Image via flickr by John Tann
Although all creatures on Earth are supposed to have a purpose, some seem to be here so they can be observed in the dictionary beside the word “pest.” A tick is indubitably one creepy-crawly that will leave you scratching your head as to why it exists. Still, ticks do have a reasonably significant role within the ecosystems where they live. They are analyzed as disease vectors by scientists and are a food source for many animals.
Generally speaking, ticks are blood-sucking parasites that carry and transfer a significant number of diseases. If you have dogs that spend time inside, you are more prone to face these little pests. Otherwise, if you are an energetic person who fancies being outdoors, you may discover that you have picked up a tick while enjoying some time hiking, camping, or working in your yard. Learning about the behavioral characteristics of ticks is an excellent way to understand how to handle them.
Many people view ticks to be insects, but they are arachnids. Yes, they are related to spiders and scorpions. They feast on the blood of domesticated dogs, wild animals, and humans. About 30 species of ticks form the Dermacentor tick genus. All are categorized as “hard ticks.”
Hard ticks dine on birds, reptiles, and mammals, including domesticated animals and humans. Hard ticks are confronted more often by humans due to them hitching rides on pets. A hard tick begins its lifecycle as an egg. Then it passes through three stages, progressing from a larval stage to a nymphal stage before maturing into an adult. An adult female tick can lay thousands of eggs.
Ticks feed on blood no matter the stage of life they are in. When in the larval and nymphal stages, hard ticks will typically feed on smaller mammals. When they have fully matured, they will seek out larger prey to feed on, such as your dog or even you, if given the opportunity. Tick bites can cause some discomfort, but just a bite alone is not that serious. It’s the diseases ticks carry that are of great concern.
In the larval stage, ticks only have six legs. In the nymphal and adult stages, they have eight legs. The color of ticks varies depending on the species. Adult ticks can be the size of sunflower seeds or even smaller, but when they are engorged with a host’s blood, they can be over a centimeter in length. Tick larvae are usually less than a millimeter in size.
One misconception about ticks is that they embed their entire heads into the skin of their hosts; this is not true. They only insert their mouthparts into the skin. They then inject anti-clotting agents into the skin while feeding. Once a tick sets its mouth into place and begins to feed, it can be somewhat challenging to dislodge.
When you notice a tick on your skin that has attached itself and is feeding, you will need a few things to remove it. You will need to have a disinfectant, such as rubbing alcohol, and a good set of tweezers. You should press the tweezers down on the tick as close to its head as possible and pull up with even pressure until the tick releases.

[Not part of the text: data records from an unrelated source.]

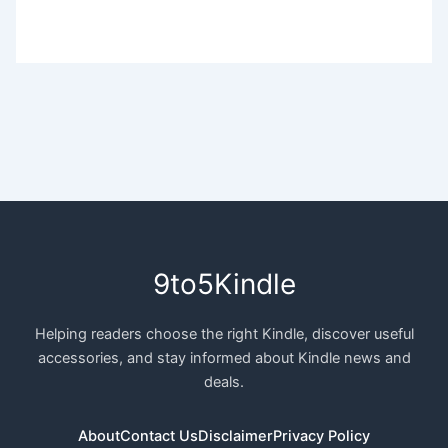
9to5Kindle
Helping readers choose the right Kindle, discover useful
accessories, and stay informed about Kindle news and
deals.
About
Contact Us
Disclaimer
Privacy Policy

When removing a tick from the skin, its mouthparts may break loose from its body and remain lodged in the skin. However, the mouthparts can be extracted with tweezers. Once you have removed the tick, you can kill it by freezing it or submerging it in alcohol. After the tick has been discarded, you should use rubbing alcohol to disinfect the bite area as well as your hands and the tweezers. If you fear that you have contracted an illness from a tick bite, you should seek medical treatment immediately to ensure your health is not at risk.
The American dog tick is the Dermacentor tick that has the most human interaction, and this is due in part to its alluded name. Dogs are a popular pet, and many of our furry friends spend just as much time indoors with us as they do outdoors. Because of this, they can unknowingly introduce ticks to the inside of our homes.

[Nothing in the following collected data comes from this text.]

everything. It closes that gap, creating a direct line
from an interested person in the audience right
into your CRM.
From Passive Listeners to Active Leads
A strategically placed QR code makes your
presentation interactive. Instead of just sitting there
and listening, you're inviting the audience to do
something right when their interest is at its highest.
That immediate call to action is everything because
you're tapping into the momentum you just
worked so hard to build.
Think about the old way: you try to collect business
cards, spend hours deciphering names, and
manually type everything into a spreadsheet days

The most common disease that this tick can spread is Rocky Mountain spotted fever. The symptoms that accompany this sickness are lack of appetite, nausea, muscle pain, and fever. If left untreated, Rocky Mountain spotted fever can be fatal. This tick can transmit other diseases like Colorado tick fever, encephalitis, Q fever, tularemia, and tick paralysis.

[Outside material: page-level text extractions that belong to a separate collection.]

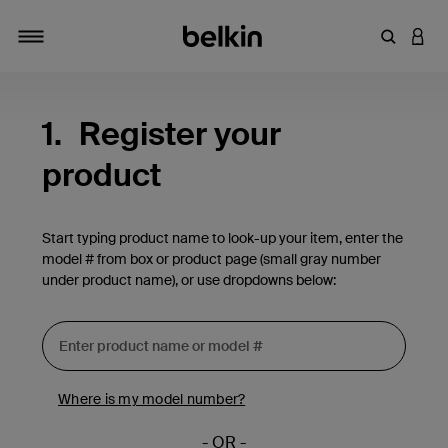
Enter Key
LOGI
Toggle navigation
1.
Register your
product
Start typing product name to look-up your item, enter the
model # from box or product page (small gray number
under product name), or use dropdowns below:
Where is my model number?
- OR -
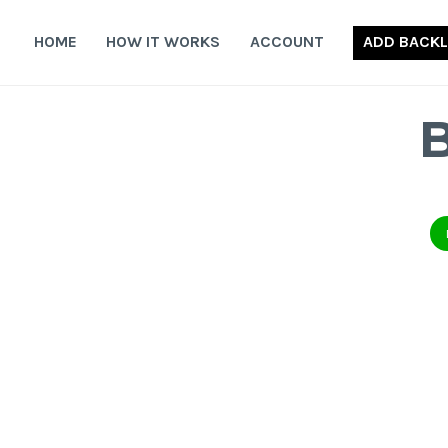
Skip
to
HOME
HOW IT WORKS
ACCOUNT
ADD BACKL
content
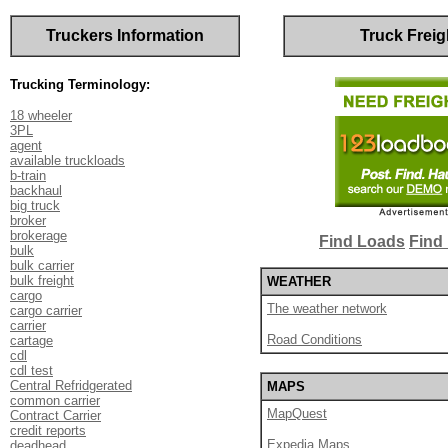
Truckers Information
Truck Freig
Trucking Terminology:
18 wheeler
3PL
agent
available truckloads
b-train
backhaul
big truck
broker
brokerage
Find Loads
Find 
bulk
bulk carrier
bulk freight
WEATHER
cargo
The weather network
cargo carrier
carrier
Road Conditions
cartage
cdl
cdl test
Central Refridgerated
MAPS
common carrier
MapQuest
Contract Carrier
credit reports
Expedia Maps
deadhead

Numerous types of ticks are known to infest areas rather quickly. It’s best to avoid areas that are overrun by ticks. If you need to venture into tick-infested territories, you can take specific steps to decrease your odds of being bitten:
Tick prevention around your home can be as easy as keeping your yard and property well-manicured. In some cases, ticks are introduced to your home by other household pests, such as mice, and you may need to treat for multiple pests at a time. In these instances, trained professionals can diagnose and resolve the underlying problem.
Having a working knowledge of how Dermacentor ticks behave can help you stay vigilant while enjoying time outdoors. If you believe that you, your family, or your pets have been exposed to ticks, taking the time to search for ticks is always a good start. Follow the tips above to get out there and enjoy your next outdoor adventure while staying tick-free.